Le problème du financement n’est pas directement lié à cette donnée objective là, contrairement à ce que veulent faire croire les promoteurs des réformes en cours. Sa résolution dépend de choix politiques, de ce que nous voulons faire de notre Etat Providence et de la constitution des bases sociales pouvant soutenir un Etat Providence fort et donc coûteux.

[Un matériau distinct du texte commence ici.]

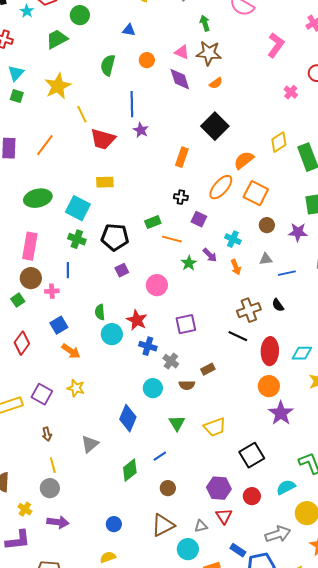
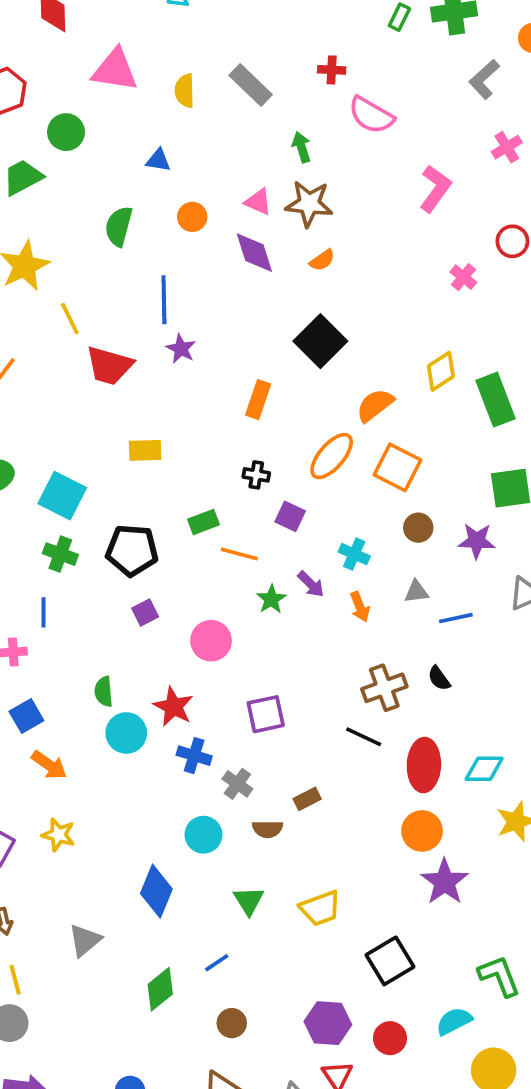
yellow rectangle: (105, 182) -> (145, 450), moved

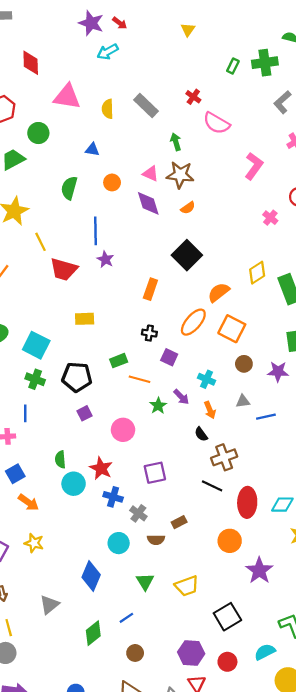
red cross: (332, 70) -> (193, 97), turned 32
black semicircle: (439, 678) -> (201, 434), moved
orange circle: (422, 831) -> (230, 541), moved

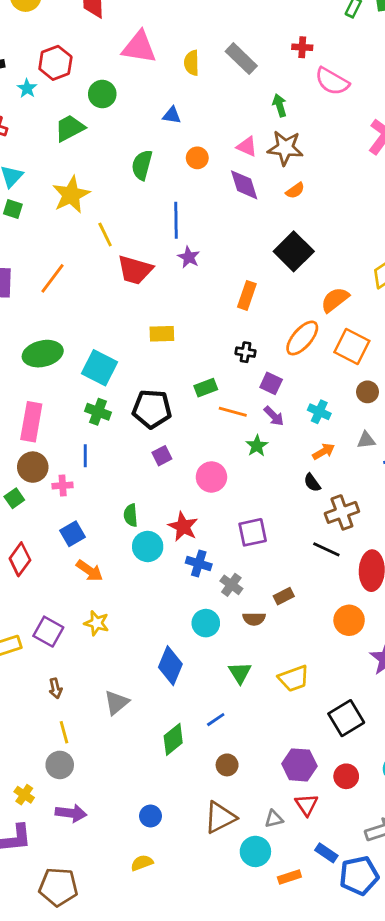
red cross: (193, 97) -> (302, 47), turned -32
purple arrow: (181, 397) -> (274, 416), moved
orange arrow: (210, 410) -> (324, 451), turned -98

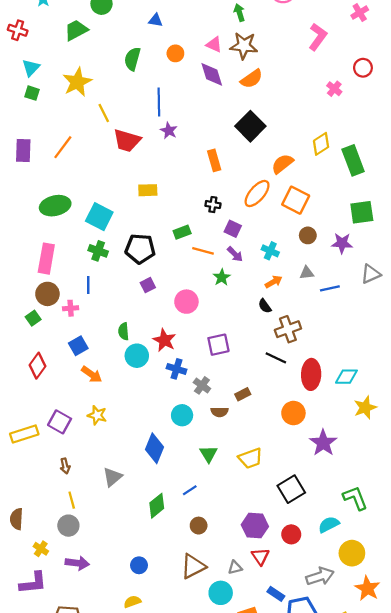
orange semicircle: (295, 190) -> (252, 79), size x1.5
orange rectangle: (247, 295) -> (214, 160), turned -35

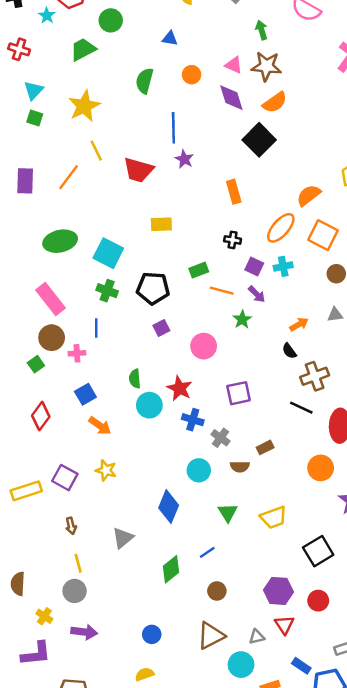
yellow line: (104, 113) -> (96, 151), moved
black square: (250, 126) -> (259, 140), moved
cyan cross: (270, 251) -> (283, 266), moved, turned -35
pink rectangle: (46, 259) -> (50, 299), turned -48

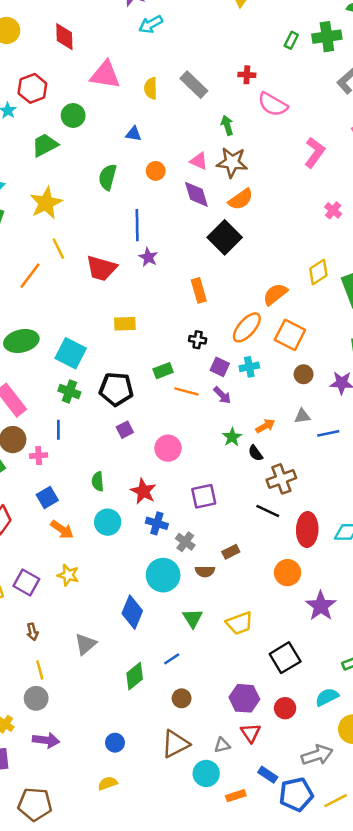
green star: (242, 320) -> (232, 437), moved
cyan circle: (149, 405) -> (108, 522), moved
cyan circle: (199, 470) -> (163, 575), size x1.4

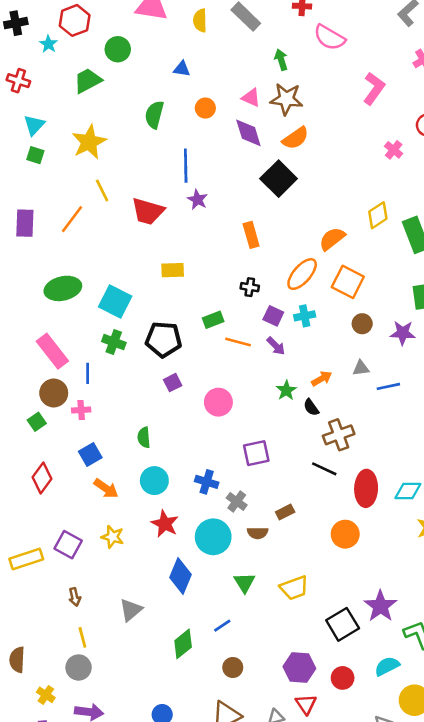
blue line: (58, 430) -> (88, 373), moved
red star: (143, 491) -> (165, 524), moved
purple star: (321, 606) -> (380, 606), moved

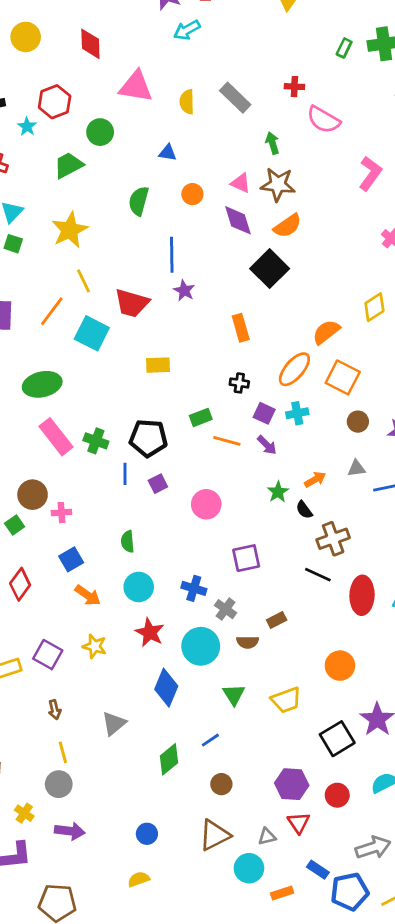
cyan square: (115, 302) -> (92, 333), moved
pink rectangle: (52, 351) -> (56, 437), moved
blue line: (88, 373) -> (125, 474), moved
orange circle: (345, 534) -> (340, 666), moved

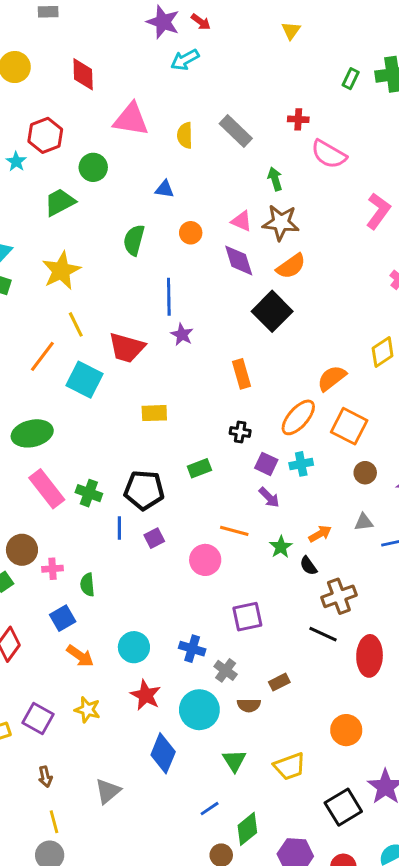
orange line: (227, 441) -> (234, 531), moved
green semicircle: (128, 542) -> (87, 585), moved
green diamond: (169, 759) -> (247, 829), moved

Les retraites ou la question de la solidarité des intérêts de classe entre générations ? Si l’on part d’un point de vue de gauche, écartant la privatisation et le recul social (travailler plus longtemps et gagner moins) et visant à accroître les recettes pour le financement de la protection sociale, la question du partage et de la redistribution des richesses revient au cœur du débat. Cette question, classique et identifiante pour la gauche, ne se suffit pas à elle-même, pour faire face à une situation qui a un double aspect : la dégradation voulue du système des retraites par répartition, mais aussi le risque qu’une grande part des salariés, notamment les plus jeunes, s’en détournent alors et fassent ce que beaucoup attendent d’eux, c’est-à-dire se tourner vers des solutions privées et/ou familiales, non plus sociales. Entendons par là, non seulement le risque d’un renversement « matériel » (la souscription à des fonds de pension par exemple) mais aussi celui, plus grave, d’un renversement d’opinion, quasi idéologique : l’approbation en soi de la capitalisation et des solutions privées aux dépens des solutions collectives. Il faut partager, mais aussi savoir comment l’on partage, dans quel cadre institutionnel, avec quels outils fiscaux. Cela n’est pas fondamentalement un débat technique. Ses implications ne sont pas éloignées des citoyens. Il concerne d’une part, les relations entre générations à l’intérieur des classes sociales et donc la cohésion de ces classes, d’autre part, ce que l’on attend de l’Etat et de l’organisation de la protection sociale.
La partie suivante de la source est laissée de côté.